Assignment: Where an entry below contains an image, skip the image and reproduce the rest exactly.
==============================
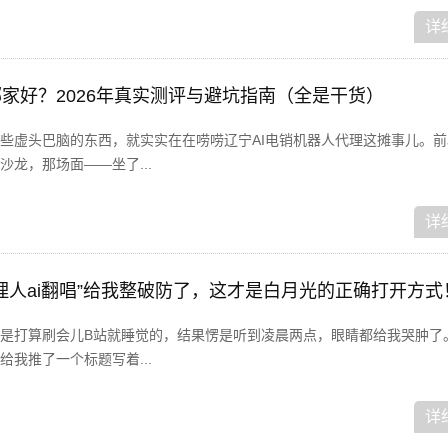
详
哪家好？2026年真实测评与避坑指南（全是干货）
些虚头巴脑的东西，就实实在在唠唠辽宁AI电销机器人代理这摊事儿。前
龙，那场面——坐了...
详
理人ai翻唱”给我整破防了，这才是白月光的正确打开方式
是打算刷会儿B站就睡觉的，结果愣是听到凌晨两点，眼睛都给我哭肿了
我推了一个标题写着...
详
==============================
Response for this exercise:
详
哪家好？2026年真实测评与避坑指南（全是干货）
些虚头巴脑的东西，就实实在在唠唠辽宁AI电销机器人代理这摊事儿。前
龙，那场面——坐了...
详
理人ai翻唱”给我整破防了，这才是白月光的正确打开方式
是打算刷会儿B站就睡觉的，结果愣是听到凌晨两点，眼睛都给我哭肿了
我推了一个标题写着...
详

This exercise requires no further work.